◆ Instructions to follow ◆
Everything below from the line with "des choix judicieux" through the line with "полноценного в морфофункциональном отношении" must be retyped exactly, except the pictures.

§

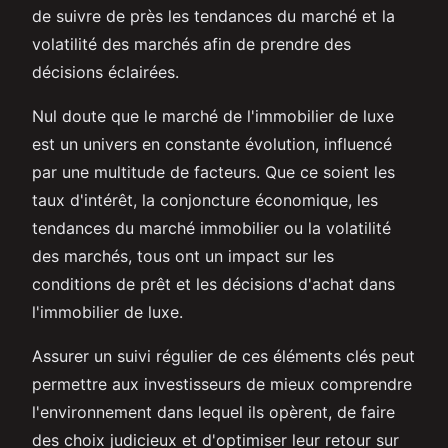
de suivre de près les tendances du marché et la
volatilité des marchés afin de prendre des
décisions éclairées.
Nul doute que le marché de l'immobilier de luxe
est un univers en constante évolution, influencé
par une multitude de facteurs. Que ce soient les
taux d'intérêt, la conjoncture économique, les
tendances du marché immobilier ou la volatilité
des marchés, tous ont un impact sur les
conditions de prêt et les décisions d'achat dans
l'immobilier de luxe.
Assurer un suivi régulier de ces éléments clés peut
permettre aux investisseurs de mieux comprendre
l'environnement dans lequel ils opèrent, de faire
des choix judicieux et d'optimiser leur retour sur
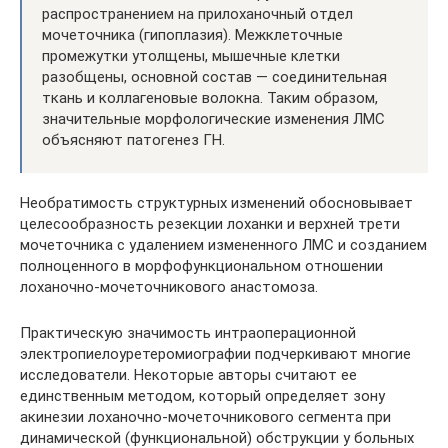
распространением на прилоханочный отдел
мочеточника (гипоплазия). Межклеточные
промежутки утолщены, мышечные клетки
разобщены, основной состав — соединительная
ткань и коллагеновые волокна. Таким образом,
значительные морфологические изменения ЛМС
объясняют патогенез ГН.
Необратимость структурных изменений обосновывает
целесообразность резекции лоханки и верхней трети
мочеточника с удалением измененного ЛМС и созданием
полноценного в морфофункциональном отношении
лоханочно-мочеточникового анастомоза.
Практическую значимость интраоперационной
электропиелоуретеромиографии подчеркивают многие
исследователи. Некоторые авторы считают ее
единственным методом, который определяет зону
акинезии лоханочно-мочеточникового сегмента при
динамической (функциональной) обструкции у больных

§

◆ Solution below ◆
des choix judicieux et d'optimiser leur retour sur
распространением на прилоханочный отдел
мочеточника (гипоплазия). Межклеточные
промежутки утолщены, мышечные клетки
разобщены, основной состав — соединительная
ткань и коллагеновые волокна. Таким образом,
значительные морфологические изменения ЛМС
объясняют патогенез ГН.
Необратимость структурных изменений обосновывает
целесообразность резекции лоханки и верхней трети
мочеточника с удалением измененного ЛМС и созданием
полноценного в морфофункциональном отношении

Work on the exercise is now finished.